Here’s how to use passive real estate investing in your portfolio.
Investing in real estate can be a smart move if you’re interested in creating new income streams. “Real estate can be a great way to generate passive income that’s not dependent on your principal employment,” says Rick Myers, founder and president of Integrated Financial Services in Grand Rapids, Michigan. As a landlord, you can reap the dual benefits of appreciation from your investment and ongoing rental income. That can help to ensure a more comfortable retirement or help to keep you afloat if an economic downturn results in the loss of your primary job. If you’re interested in using passive real estate investing strategies in your portfolio, here are seven rules to follow.
Pick your game plan.
Investing in real estate for passive income isn’t one-size-fits-all. Before wading in, first figure out what strategy fits best, says Colton Brausen, commercial broker for Kris Lindahl Real Estate in Minneapolis. For example, consider whether you’re more interested in owning an apartment building or multifamily home to generate real estate passive income versus a commercial building in which you’re dealing with business tenants. Also think about how involved you want to be when it comes to things like collecting rent or handling repairs, and whether you’d prefer to hand off those duties to a property management company. “There is no right answer,” Brausen says. “It depends on you as the investor and where your comfort lies.”
Passive doesn’t mean hands off.
Generating real estate income passively can help you make money in your sleep, but it requires putting in some work up front to get that income flowing. “Too many people are passive about the investment decisions themselves, and that can lead to very active headaches,” says Adam Kaufman, co-founder and chief operating officer of ArborCrowd, a real estate investment firm. While there are plenty of opportunities to create passive income, rental property investors can’t skip out on due diligence. Kaufman says investors should be proactive in thoroughly researching investment properties. That means asking questions about the property and the seller before committing to the purchase. And if the answers you get leave you with even more questions, you should probably move on, he says.
Diversification matters as much as location.
When using real estate for passive income, it’s important to consider the level of diversification in your portfolio. “Investing in a portfolio that’s diversified by property type, tenant mix and geography will greatly increase the probability that it will provide a stable and predictable stream of income over the long term,” says Scott Bennett, a real estate advisor with Wells Fargo Private Bank. Depending on how much you have available to invest in passive real estate, that may mean owning multiple rental properties. Or you could choose to spread your investment dollars across different real estate mutual funds, real estate investment trusts or crowdfunded rental properties. Diversifying real estate income streams is key to balancing risk and reward.
Pay attention to real estate market trends.

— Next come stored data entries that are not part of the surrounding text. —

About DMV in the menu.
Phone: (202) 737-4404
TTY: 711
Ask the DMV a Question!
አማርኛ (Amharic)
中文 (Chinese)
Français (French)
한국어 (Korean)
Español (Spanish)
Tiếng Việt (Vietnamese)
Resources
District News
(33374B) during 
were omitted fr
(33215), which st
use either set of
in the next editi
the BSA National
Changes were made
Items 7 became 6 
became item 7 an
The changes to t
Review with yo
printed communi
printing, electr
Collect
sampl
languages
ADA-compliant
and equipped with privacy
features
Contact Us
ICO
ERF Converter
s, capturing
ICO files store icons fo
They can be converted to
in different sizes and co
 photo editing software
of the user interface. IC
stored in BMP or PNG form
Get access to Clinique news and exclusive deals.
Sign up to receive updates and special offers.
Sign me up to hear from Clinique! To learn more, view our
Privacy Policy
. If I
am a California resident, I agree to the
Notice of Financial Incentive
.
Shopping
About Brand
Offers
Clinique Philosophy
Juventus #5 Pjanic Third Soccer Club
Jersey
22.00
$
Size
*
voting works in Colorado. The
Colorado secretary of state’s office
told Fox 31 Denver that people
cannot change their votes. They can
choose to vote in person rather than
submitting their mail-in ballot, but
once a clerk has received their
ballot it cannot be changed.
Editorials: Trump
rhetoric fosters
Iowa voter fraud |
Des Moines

Certain segments of the real estate market may perform better than others during periods of market volatility or broader economic shifts, such as a recession. For instance, Jeff Holzmann, CEO of IIRR Management Services, points to the multifamily sector as potentially being more resilient than commercial properties such as hotels or office buildings during challenging economic environments. While multifamily housing isn’t completely risk-free, it may offer better opportunities for returns if demand for residential rental units remains high. Learning how various parts of the real estate market react to changing economic conditions can help you find the best opportunities to keep passive real estate income coming in consistently when the country is experiencing a downturn.

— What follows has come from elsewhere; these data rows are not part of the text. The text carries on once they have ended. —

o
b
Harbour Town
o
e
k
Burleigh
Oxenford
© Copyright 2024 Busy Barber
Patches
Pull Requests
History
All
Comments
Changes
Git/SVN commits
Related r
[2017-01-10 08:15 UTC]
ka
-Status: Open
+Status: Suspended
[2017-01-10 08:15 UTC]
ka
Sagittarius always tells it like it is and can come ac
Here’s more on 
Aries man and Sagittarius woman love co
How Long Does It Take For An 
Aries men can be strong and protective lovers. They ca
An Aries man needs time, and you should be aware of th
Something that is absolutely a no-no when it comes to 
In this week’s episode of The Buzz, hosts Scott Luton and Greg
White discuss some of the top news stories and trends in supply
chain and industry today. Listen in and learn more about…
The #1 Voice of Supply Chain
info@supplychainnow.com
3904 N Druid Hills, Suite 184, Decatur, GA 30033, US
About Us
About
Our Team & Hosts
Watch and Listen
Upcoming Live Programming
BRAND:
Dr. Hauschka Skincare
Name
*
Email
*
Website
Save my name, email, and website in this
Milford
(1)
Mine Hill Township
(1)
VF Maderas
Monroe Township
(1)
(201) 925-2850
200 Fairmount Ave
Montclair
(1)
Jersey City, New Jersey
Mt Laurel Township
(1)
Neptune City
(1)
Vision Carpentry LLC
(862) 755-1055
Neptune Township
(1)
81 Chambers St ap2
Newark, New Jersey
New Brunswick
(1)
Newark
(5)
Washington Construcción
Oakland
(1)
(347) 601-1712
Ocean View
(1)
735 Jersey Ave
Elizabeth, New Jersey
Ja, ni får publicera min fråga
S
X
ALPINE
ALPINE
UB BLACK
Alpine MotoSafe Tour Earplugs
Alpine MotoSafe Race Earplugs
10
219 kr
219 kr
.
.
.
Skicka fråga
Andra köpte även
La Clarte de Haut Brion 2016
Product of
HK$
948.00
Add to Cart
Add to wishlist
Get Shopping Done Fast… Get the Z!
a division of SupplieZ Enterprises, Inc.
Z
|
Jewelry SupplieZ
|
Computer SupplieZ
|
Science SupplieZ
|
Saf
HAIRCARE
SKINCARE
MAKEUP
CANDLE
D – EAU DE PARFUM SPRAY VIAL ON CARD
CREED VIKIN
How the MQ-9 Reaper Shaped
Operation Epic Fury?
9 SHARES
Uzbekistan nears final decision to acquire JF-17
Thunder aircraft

Choose the right capital sources.
When buying real estate for passive income, taking out a loan is an obvious choice — but don’t overlook the benefits of leveraging retirement assets to create rental income. “A self-directed IRA gives you the opportunity to make investment decisions in areas based on your knowledge and expertise,” says Kelli Click, president of Strata Trust. You can use a self-directed individual retirement account to purchase residential rental properties, commercial rentals or even land to generate passive income. Leveraging IRA assets can help you avoid taking on debt and having interest payments on a loan detract from your returns. There are certain IRS rules you need to follow when taking this route, so Click suggests bringing a third-party property manager on board to avoid overstepping.
Know your time horizon.
Passive real estate investing is something you could include in your portfolio for years to come, but it’s important to know your time horizon when deciding which properties to invest in. “High-quality real estate is more illiquid in nature and designed for the long term,” says Peter Brunton, chief investment officer at Strategic Wealth Partners. That means if you anticipate needing the cash you’re planning to invest in a rental property in the next five to 10 years, you’ll need to think ahead about how easy it will be to eventually offload that asset. Again, that goes back to performing due diligence and studying market trends so you have an idea of what demand for the property will be like down the line.

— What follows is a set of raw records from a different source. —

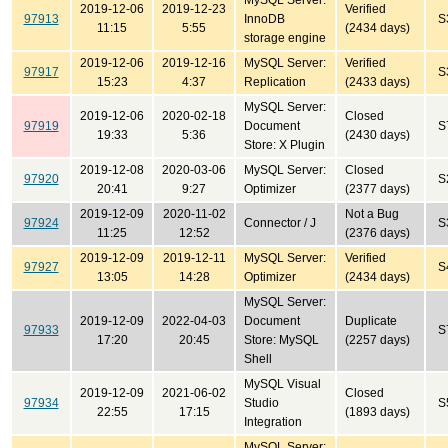
MySQL Server:
2019-12-06
2019-12-23
Verified
97913
InnoDB
S
11:15
5:55
(2434 days)
storage engine
2019-12-06
2019-12-16
MySQL Server:
Verified
97917
S
15:23
4:37
Replication
(2433 days)
MySQL Server:
2019-12-06
2020-02-18
Closed
97919
Document
S
19:33
5:36
(2430 days)
Store: X Plugin
2019-12-08
2020-03-06
MySQL Server:
Closed
97920
S
20:41
9:27
Optimizer
(2377 days)
2019-12-09
2020-11-02
Not a Bug
97924
Connector / J
S
11:25
12:52
(2376 days)
2019-12-09
2019-12-11
MySQL Server:
Verified
97927
S
13:05
14:28
Optimizer
(2434 days)
MySQL Server:
2019-12-09
2022-04-03
Document
Duplicate
97933
S
17:20
20:45
Store: MySQL
(2257 days)
Shell
MySQL Visual
2019-12-09
2021-06-02
Closed
97934
Studio
S
22:55
17:15
(1893 days)
Integration
MySQL Server:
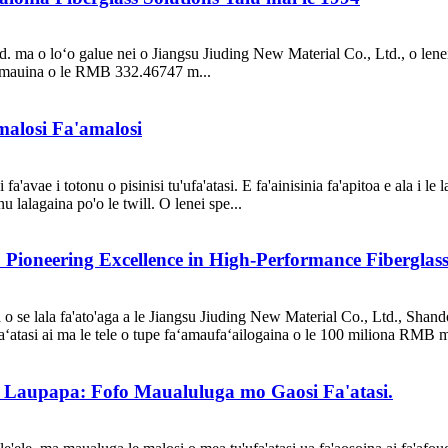
d. ma o loʻo galue nei o Jiangsu Jiuding New Material Co., Ltd., o lenei
a'amauina o le RMB 332.46747 m...
malosi Fa'amalosi
'avae i totonu o pisinisi tu'ufa'atasi. E fa'ainisinia fa'apitoa e ala i le l
lalagaina po'o le twill. O lenei spe...
 Pioneering Excellence in High-Performance Fibergla
 se lala fa'ato'aga a le Jiangsu Jiuding New Material Co., Ltd., Shand
aʻatasi ai ma le tele o tupe faʻamaufaʻailogaina o le 100 miliona RMB m
'i Laupapa: Fofo Maualuluga mo Gaosi Fa'atasi.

Professional help can make passive real estate investing easier.
Whether you’re investing in real estate for passive income for the first time or you have several years of experience owning rental properties, consider calling in the professionals for help. That starts with connecting with an experienced agent who can walk you through the pros and cons of various investment options, Brausen says. Once you find a rental property for passive income, your team may expand to include a property manager, real estate attorney and contractors to get the property in shape or keep it maintained. Some of your profits will go toward paying them, but it can be well worth it if you’re able to generate real estate income without doing any heavy lifting yourself.